== Supplied material ==
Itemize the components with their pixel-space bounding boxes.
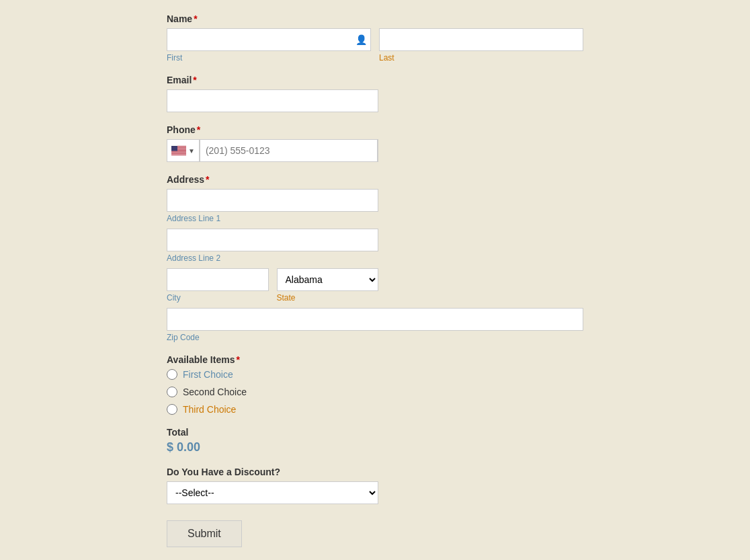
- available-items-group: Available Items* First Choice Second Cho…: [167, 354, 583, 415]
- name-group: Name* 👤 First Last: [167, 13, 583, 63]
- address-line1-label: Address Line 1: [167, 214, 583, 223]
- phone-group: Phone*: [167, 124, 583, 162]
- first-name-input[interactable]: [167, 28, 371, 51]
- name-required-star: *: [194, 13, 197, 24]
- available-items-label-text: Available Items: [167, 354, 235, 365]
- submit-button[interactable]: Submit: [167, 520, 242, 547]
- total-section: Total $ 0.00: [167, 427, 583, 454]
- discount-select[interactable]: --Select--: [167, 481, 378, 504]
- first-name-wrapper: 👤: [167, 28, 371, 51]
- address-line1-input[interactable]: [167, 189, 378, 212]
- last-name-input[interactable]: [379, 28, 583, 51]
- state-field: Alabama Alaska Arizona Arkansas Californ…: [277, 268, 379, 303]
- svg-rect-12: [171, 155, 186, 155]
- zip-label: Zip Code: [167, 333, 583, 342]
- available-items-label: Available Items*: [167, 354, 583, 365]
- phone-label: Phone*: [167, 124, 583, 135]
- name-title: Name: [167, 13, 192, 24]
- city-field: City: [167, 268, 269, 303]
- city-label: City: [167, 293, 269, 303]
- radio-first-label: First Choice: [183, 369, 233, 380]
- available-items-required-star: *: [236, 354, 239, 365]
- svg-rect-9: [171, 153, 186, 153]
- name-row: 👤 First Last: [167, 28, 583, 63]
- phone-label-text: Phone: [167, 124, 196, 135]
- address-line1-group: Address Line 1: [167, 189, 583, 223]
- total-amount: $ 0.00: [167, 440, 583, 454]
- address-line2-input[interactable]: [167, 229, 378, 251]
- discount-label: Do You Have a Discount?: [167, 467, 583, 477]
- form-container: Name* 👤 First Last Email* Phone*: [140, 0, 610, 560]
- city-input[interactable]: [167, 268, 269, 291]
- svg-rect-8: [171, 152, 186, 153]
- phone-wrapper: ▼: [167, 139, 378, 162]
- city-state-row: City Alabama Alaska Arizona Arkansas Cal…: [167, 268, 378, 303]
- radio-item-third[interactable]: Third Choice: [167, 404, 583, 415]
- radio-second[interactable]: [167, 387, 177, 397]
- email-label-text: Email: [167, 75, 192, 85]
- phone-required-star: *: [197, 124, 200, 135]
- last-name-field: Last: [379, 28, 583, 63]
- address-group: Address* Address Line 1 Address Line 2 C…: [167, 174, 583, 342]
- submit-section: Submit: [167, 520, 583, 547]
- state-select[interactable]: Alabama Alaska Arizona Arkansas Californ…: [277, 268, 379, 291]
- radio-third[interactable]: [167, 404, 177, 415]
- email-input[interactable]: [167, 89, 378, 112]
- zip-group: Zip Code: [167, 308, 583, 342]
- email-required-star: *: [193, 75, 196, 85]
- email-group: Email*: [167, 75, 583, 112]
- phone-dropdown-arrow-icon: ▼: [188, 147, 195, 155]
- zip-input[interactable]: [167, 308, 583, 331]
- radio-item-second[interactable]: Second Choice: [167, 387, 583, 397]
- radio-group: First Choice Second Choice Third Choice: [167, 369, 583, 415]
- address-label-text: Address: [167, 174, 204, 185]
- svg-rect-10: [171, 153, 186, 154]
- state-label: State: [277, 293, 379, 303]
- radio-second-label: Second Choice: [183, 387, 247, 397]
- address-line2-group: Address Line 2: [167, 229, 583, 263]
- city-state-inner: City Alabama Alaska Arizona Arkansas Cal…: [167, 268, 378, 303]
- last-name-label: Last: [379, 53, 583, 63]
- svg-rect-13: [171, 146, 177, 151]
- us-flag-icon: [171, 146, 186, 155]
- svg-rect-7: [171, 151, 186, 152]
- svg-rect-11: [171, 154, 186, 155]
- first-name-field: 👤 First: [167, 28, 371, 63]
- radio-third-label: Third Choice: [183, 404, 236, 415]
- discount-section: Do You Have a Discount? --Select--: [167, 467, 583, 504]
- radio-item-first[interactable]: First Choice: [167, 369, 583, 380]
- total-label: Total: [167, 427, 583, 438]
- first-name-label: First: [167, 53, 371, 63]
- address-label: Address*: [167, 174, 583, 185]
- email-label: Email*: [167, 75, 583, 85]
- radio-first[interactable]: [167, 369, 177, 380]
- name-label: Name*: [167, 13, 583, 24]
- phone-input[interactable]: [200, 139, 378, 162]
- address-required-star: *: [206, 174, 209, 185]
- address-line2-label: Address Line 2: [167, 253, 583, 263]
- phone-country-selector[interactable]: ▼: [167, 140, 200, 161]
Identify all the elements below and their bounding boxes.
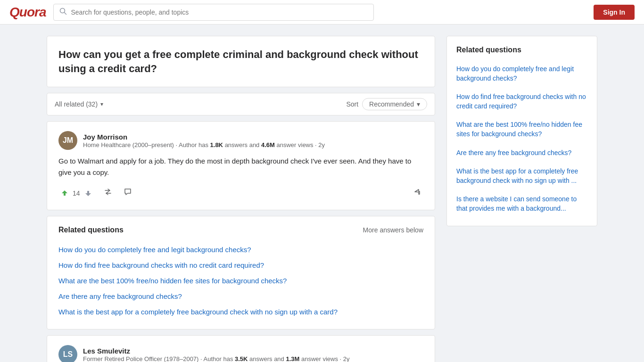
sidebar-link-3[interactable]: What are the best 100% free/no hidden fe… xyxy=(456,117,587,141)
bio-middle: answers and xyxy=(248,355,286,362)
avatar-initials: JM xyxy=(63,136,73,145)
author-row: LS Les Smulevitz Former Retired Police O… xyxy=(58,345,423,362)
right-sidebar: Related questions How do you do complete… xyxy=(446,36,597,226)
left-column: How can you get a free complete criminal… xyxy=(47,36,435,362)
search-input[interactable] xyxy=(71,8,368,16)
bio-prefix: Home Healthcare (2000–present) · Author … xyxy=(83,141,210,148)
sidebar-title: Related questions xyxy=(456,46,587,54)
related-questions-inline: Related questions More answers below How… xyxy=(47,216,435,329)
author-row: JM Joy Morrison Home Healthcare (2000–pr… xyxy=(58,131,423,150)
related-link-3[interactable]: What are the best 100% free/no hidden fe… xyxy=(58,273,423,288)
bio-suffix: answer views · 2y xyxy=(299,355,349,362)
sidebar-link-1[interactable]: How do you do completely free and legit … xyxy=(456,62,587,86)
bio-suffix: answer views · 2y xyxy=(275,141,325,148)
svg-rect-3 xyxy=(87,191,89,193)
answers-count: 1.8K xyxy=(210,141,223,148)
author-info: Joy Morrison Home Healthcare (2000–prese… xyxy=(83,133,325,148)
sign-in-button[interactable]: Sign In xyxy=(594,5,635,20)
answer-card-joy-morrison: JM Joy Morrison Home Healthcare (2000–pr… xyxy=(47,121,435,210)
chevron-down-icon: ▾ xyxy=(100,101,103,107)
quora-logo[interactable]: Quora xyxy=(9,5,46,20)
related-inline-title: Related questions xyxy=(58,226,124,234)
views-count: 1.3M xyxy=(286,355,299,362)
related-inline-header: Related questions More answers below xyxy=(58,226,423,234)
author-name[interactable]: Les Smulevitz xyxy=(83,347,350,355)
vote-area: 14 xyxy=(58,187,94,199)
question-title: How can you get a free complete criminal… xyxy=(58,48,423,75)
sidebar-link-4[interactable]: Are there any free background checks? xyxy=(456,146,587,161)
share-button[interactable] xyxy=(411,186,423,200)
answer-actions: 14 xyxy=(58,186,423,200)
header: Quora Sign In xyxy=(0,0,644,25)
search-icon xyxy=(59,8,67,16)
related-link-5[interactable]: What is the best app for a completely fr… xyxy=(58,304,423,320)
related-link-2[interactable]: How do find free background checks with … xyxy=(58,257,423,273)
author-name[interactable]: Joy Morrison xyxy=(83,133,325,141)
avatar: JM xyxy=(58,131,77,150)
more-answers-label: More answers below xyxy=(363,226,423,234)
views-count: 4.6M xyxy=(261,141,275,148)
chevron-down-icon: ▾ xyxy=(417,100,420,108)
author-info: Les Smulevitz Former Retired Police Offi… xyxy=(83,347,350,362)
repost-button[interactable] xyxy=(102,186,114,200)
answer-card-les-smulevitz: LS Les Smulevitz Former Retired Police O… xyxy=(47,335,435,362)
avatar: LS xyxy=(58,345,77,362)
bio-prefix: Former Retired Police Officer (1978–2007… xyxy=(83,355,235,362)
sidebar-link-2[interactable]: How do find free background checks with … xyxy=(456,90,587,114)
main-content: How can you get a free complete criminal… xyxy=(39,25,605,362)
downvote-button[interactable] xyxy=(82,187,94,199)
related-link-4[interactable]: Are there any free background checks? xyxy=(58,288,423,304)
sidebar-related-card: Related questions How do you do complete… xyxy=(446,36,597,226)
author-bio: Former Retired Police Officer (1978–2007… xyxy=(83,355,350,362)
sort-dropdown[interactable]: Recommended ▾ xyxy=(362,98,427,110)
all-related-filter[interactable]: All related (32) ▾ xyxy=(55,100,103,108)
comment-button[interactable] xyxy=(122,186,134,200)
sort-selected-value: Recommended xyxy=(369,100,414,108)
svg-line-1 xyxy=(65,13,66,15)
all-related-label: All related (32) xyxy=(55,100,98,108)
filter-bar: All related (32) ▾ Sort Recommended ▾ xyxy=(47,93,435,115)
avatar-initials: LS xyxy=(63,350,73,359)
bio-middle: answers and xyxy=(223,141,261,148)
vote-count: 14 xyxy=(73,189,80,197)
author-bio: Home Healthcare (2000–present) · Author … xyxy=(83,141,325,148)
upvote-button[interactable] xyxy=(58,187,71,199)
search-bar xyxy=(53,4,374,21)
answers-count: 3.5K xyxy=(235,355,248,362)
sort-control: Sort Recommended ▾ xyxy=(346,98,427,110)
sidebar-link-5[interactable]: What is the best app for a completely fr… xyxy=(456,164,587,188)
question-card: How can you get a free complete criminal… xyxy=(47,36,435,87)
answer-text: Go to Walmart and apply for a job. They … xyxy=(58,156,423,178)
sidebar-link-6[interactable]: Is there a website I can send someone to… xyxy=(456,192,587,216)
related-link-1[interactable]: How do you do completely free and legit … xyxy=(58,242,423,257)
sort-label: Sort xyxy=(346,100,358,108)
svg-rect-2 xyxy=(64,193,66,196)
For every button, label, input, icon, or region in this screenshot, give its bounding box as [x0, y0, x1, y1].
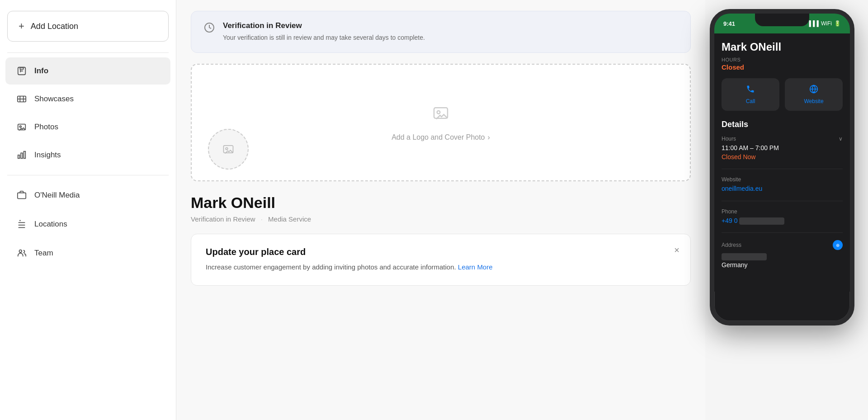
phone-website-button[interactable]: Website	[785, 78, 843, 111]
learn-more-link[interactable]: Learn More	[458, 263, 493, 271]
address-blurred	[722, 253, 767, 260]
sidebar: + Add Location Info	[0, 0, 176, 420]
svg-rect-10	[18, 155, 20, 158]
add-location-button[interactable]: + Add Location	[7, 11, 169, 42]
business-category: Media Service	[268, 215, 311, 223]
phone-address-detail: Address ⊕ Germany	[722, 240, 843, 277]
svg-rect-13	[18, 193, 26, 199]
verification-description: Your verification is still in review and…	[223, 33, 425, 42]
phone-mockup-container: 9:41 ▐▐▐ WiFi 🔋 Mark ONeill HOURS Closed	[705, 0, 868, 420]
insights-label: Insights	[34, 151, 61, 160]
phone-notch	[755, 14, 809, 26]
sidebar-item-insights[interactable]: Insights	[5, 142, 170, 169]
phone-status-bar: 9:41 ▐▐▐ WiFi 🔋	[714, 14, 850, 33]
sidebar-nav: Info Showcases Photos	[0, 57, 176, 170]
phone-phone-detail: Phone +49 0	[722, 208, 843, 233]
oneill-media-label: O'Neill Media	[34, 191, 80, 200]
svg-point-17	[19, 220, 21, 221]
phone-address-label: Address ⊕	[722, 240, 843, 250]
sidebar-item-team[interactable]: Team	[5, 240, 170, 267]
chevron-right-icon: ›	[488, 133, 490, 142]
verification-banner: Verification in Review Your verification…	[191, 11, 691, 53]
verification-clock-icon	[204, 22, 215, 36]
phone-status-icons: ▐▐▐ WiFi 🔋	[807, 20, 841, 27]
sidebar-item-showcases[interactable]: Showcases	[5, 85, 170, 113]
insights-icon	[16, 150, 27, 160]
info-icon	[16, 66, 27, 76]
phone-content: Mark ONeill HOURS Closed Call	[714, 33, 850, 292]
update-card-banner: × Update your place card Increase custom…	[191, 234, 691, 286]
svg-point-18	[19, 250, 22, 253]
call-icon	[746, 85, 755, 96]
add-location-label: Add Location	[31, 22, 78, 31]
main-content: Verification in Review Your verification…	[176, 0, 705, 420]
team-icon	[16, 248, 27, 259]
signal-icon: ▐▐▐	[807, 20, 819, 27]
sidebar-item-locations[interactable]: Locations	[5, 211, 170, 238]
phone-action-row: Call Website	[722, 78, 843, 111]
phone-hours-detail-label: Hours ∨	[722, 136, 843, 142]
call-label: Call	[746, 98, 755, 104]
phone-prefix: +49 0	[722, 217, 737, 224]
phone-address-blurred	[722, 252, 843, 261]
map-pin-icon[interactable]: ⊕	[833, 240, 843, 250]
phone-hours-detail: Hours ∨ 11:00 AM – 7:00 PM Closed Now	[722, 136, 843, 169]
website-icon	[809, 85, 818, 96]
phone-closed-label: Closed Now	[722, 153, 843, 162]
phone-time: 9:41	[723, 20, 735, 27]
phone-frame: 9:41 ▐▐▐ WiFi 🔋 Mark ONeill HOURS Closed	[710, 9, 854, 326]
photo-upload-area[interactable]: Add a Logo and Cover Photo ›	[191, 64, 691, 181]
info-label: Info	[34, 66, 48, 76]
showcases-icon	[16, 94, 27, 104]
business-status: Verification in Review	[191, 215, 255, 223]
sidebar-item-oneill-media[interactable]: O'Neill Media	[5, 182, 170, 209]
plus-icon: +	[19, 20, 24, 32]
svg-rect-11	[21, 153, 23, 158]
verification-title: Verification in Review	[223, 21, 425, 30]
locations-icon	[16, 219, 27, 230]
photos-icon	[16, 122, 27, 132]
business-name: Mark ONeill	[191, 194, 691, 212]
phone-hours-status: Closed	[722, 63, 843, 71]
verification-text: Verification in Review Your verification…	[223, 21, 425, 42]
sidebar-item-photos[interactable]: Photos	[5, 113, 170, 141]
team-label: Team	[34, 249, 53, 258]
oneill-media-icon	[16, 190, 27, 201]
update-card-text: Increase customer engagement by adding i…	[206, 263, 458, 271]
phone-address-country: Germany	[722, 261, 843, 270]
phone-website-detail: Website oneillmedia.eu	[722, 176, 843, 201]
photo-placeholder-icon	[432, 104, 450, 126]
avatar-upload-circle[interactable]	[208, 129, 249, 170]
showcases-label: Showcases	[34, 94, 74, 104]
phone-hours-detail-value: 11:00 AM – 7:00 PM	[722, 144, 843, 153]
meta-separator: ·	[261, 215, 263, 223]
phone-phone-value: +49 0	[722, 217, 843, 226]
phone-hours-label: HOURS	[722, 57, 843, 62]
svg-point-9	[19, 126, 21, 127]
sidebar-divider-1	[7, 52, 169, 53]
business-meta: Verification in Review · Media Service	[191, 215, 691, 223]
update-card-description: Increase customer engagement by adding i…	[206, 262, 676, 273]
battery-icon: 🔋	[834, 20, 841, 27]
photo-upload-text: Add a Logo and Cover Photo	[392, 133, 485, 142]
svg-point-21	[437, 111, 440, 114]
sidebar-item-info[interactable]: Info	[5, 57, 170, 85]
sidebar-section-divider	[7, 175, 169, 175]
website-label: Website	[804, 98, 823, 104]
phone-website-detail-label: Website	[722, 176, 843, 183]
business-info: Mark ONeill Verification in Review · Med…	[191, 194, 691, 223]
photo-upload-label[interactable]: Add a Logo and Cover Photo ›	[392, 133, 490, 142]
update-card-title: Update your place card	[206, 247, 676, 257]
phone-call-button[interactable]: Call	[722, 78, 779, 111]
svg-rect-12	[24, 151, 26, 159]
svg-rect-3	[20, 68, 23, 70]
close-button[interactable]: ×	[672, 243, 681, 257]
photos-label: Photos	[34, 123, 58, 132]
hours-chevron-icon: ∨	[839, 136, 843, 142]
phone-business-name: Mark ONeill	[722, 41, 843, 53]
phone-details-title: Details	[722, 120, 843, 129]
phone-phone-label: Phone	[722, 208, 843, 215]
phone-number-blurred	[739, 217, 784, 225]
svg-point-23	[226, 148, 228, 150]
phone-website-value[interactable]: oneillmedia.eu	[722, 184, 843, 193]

== Task directions ==
Find each line in the records above that contains "adding", and copy it.

== Task output ==
update-card-text: Increase customer engagement by adding i…	[206, 263, 458, 271]
update-card-description: Increase customer engagement by adding i…	[206, 262, 676, 273]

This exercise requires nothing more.